Now our thirst for oil threatens to exact an equally high price from the Gulf of Mexico, turning its beaches, marshes, bayous, people and wildlife into another national sacrifice zone.
Last week, as it was revealed that BP and the federal government had been grossly underestimating the size of the spill, The New York Times reported that BP used the riskier of two methods to seal the well, partly for financial reasons.
Eleven people died in the April 20 explosion which, according to BP's investigation, came after five hours of warning signs that something was wrong.
The failure of the rig's blowout preventers raise questions about whether the safety devices would work on other Gulf rigs.
The Washington Post reported that the federal agency responsible for regulating offshore drilling has repeatedly ignored warnings from government scientists about environmental risks in order to quickly approve permits.
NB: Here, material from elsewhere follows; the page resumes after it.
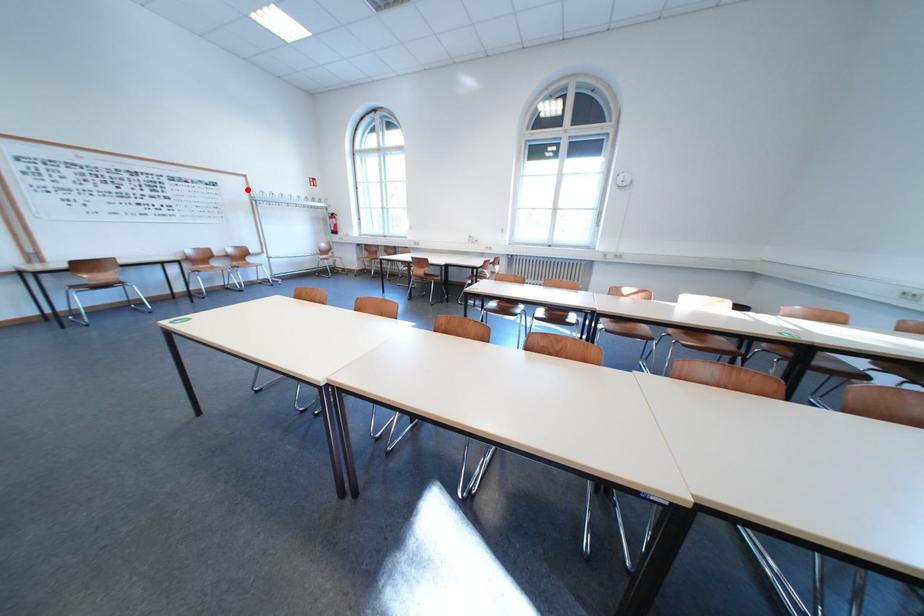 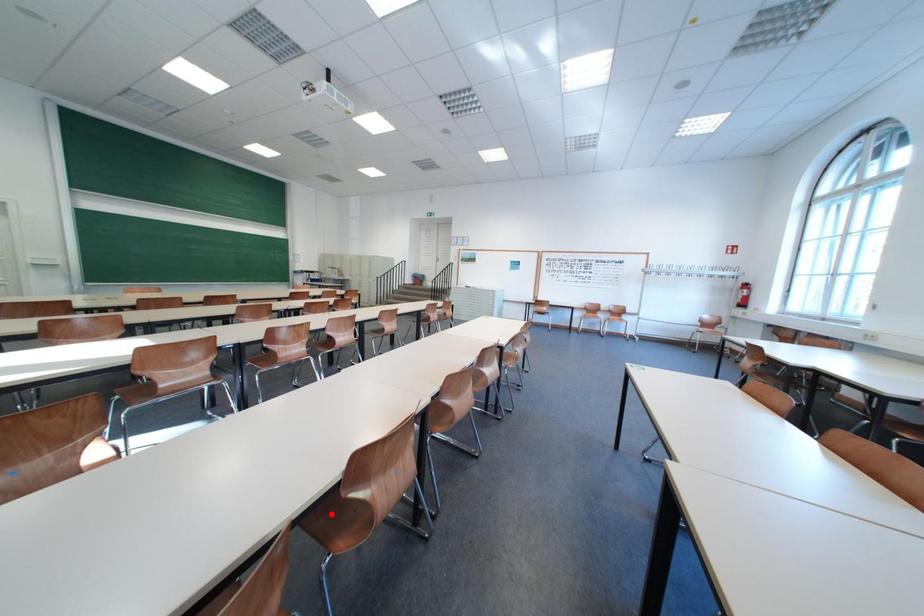 I am providing you with two images of the same scene from different viewpoints. A red point is marked on the first image and another point is marked on the second image. Are the points marked in image1 and image2 representing the same 3D position?

No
This is the same agency whose ethics-challenged employees became notorious for exchanging sex, drugs and gifts with members of the industries they were supposed to police.
While nothing quite that sensational has come to light in the coalfields, there have been repeated examples, from the Martin County slurry spill to underground mining disasters, of government agencies enabling the industry to take dangerous shortcuts. Not to mention the abdication of responsibility by state and federal agencies that enabled the destruction of hundreds of miles of streams and the wholesale leveling of mountains in the absence of legitimate plans for post-mining land use.
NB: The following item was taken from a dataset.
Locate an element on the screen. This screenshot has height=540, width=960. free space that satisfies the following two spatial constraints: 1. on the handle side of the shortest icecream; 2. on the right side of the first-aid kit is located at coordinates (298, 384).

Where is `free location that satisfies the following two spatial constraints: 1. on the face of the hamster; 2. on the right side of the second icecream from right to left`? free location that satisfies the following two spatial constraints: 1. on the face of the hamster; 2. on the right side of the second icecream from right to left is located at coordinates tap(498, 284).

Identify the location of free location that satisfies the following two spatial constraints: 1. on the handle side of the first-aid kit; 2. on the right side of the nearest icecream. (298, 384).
The people of the Appalachian Mountains and Louisiana bayous have a lot more in common than fiddle tunes and distinctive accents.
More than most, they are called on to sacrifice to satisfy this nation's appetite for fossil fuels. And more than most, they are economically dependent on energy production.
Something else that the regions have in common: The easily accessible reserves of oil and coal have been depleted. One reason the BP well has been so hard to plug is because it's a mile underwater and reaches five miles beneath the ocean's floor.
Extracting what remains of this country's coal and oil will require ever greater risks to human life and the environment.
Add that to all the other reasons for aggressively promoting conservation and renewable energy.